Bitten Season 2 premieres April 17th in the U.S.
Do not read unless you have read Bitten and seen the first season of the show.
I do want to say ahead of time that I love this series. The comments below are just me analyzing something l enjoyed. Having a discussion about book is wonderful, comparing a book with a tv series is perfection.
Obviously, the person who dies is different in the books than it is in the show, but there was still an opportunity missed for the scene where Elena breaks-down on her pack-mate’s (Logan in the book) grave. In the book, I felt like this scene was a turning point for Elena, or at least for how we see her. We realized then that she is not as indifferent towards her pack as she tries to seem.
She was in such raw pain and I found it powerful that Clay had to be restrained just to get him to stay back from her. He couldn’t stand hearing her be in so much pain. It’s just another example of how deep and true Clay’s are feelings for Elena. The only reasons I can think of that they did not add this scene in the show are time constraints and the fact that it is much harder to show intense emotion on-screen than it is to show it in print.

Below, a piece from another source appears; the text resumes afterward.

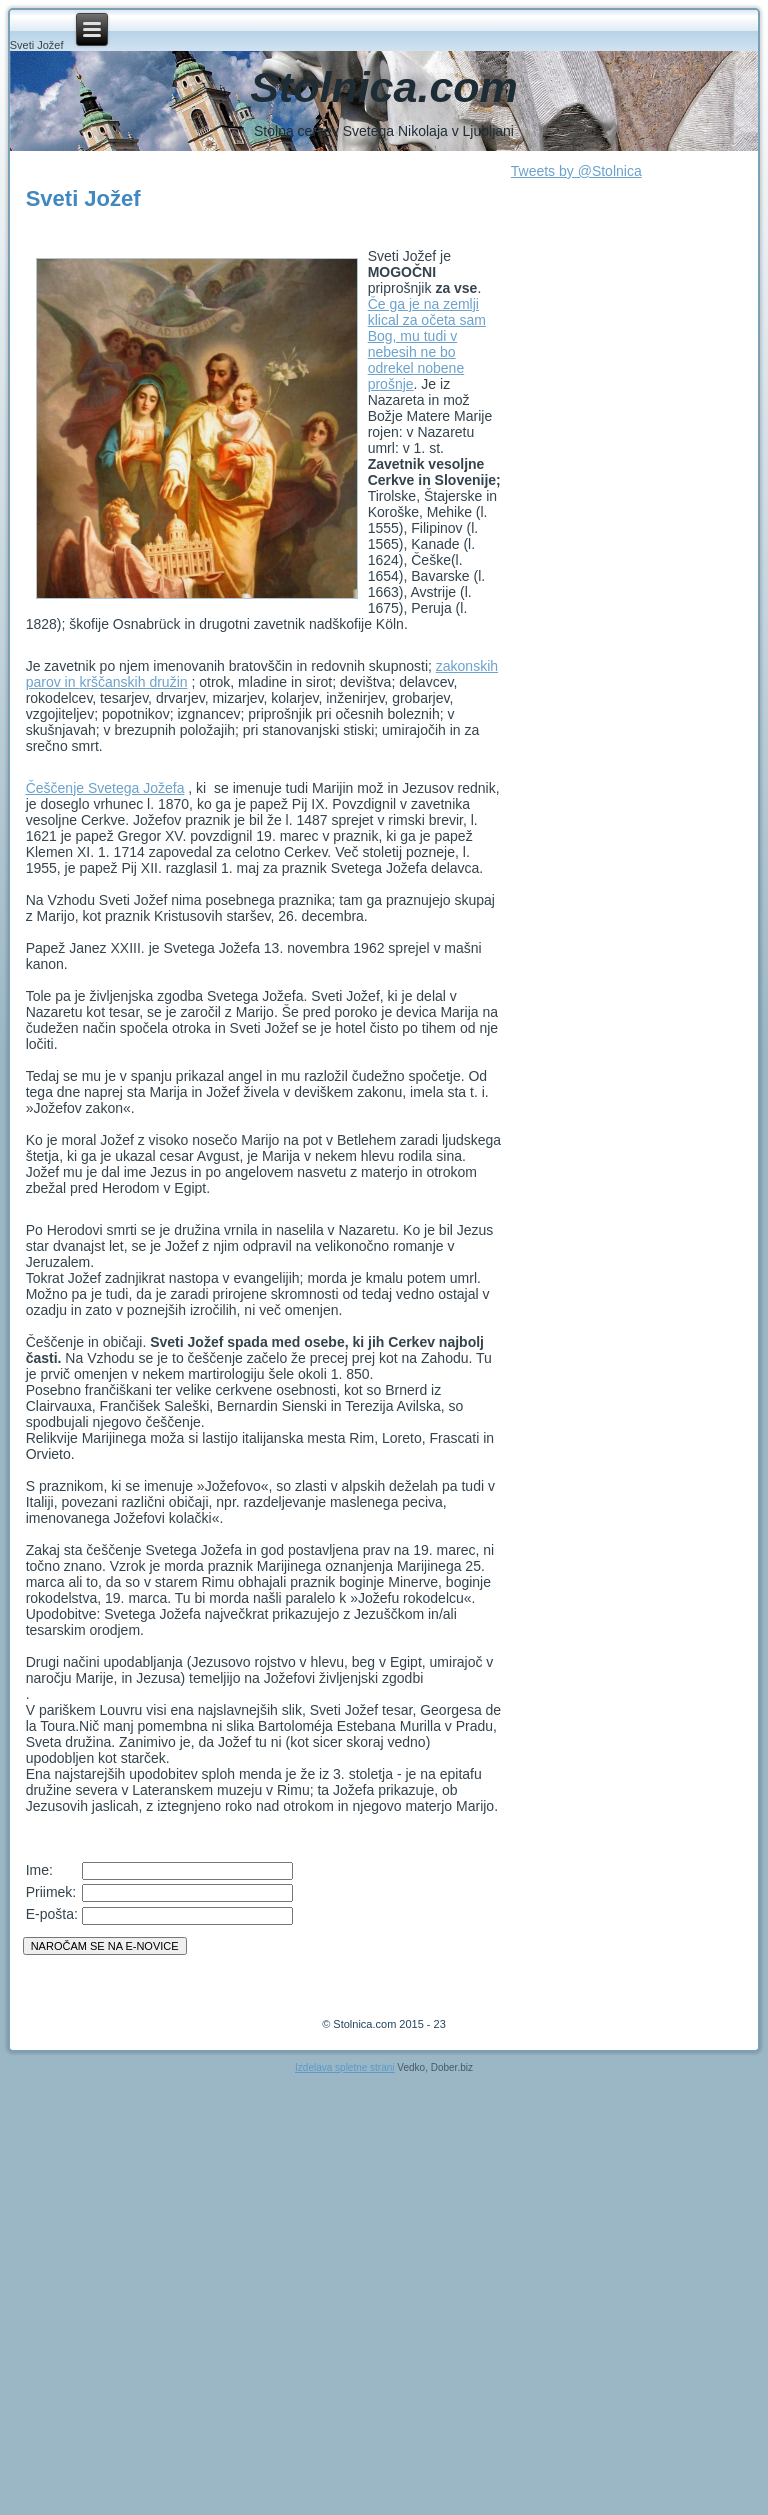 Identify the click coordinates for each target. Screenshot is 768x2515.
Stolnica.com (384, 87)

This served so many different purposes for me. I really can’t think of a reason that they chose not to decorate Elena’s room the way it was described in the books. It shows how deeply Jeremy cares for Elena and adds some comedic relief by demonstrating how little any of the pack know about women.
It also grants us a bit of insight into Elena’s respect and love for Jeremy. She pretends to like it, or at least doesn’t say that she dislikes it, because she cares for Jeremy and appreciates that he has given her a real home for the first time in her life.
While there is a vague reference to a deer hunt in the show, we do not get the full experience. Of course, I understand why. It would be nearly impossible to film this, even with all of the CGI available. The most basic obstacle being:How would we know what they were thinking? So, I add this to my list knowing that they were right not to include it, but who said wish’s were rational?
I liked reading about them working as a pack of wolves rather than a group of humans acting more like family than anything else. They don’t even use human intelligence when they are hunting the deer. Nick steps back during the feed, showing us some of the pack hierarchy and the level of respect afforded to Clay and Elena.
Elena also gets affectionate with Clay (in wolf form) by cleaning his face. It was interesting to see what her instincts are about Clay, how she feels about him when human logic, fears, and mental self-preservation are out of the way.
They did include some elements of this scene in the “abandoned warehouse” scene on the show. Like the other blonde female getting shot, her panic triggering the change and Elena hiding under cars. I think that was supposed to satisfy us. Well, I don’t know about you, but I wanted more.
I loved that Elena was comforted by Clay while she was in wolf form. Nothing else was able to reach through her panic except for Clay. She can’t even calm herself down enough to change back or even apply basic human logic. That is, until Clay makes her feel safe enough to calm down. It’s also the first time Elena realizes that she is, in fact, a mere mortal in a dangerous world. Sure she can turn into a wolf, she is strong and has exceptional senses… but that does not make her immortal.
I saved the best for last. I wanted more of Clay in Toronto with Elena and Philip. It is essentially when her two worlds crash together. Slight cracks start to show in her mask. As a reader, this was when I knew for sure that Elena was not simply living in two worlds, where she was just a different version of herself in each. No, what Elena was doing was trying to be someone who she is not. Someone she thinks she is supposed to be in order to fit into society and be “normal”.
This also allows us understand her thinking when it comes to cheating on Philip. She really has segregated her two different lives, and by keeping them apart she is able to know who to be at any given time. It is not until Clay enters her “normal” world that Philip starts to see true aspects of her personality; the rough edges that she has been hiding.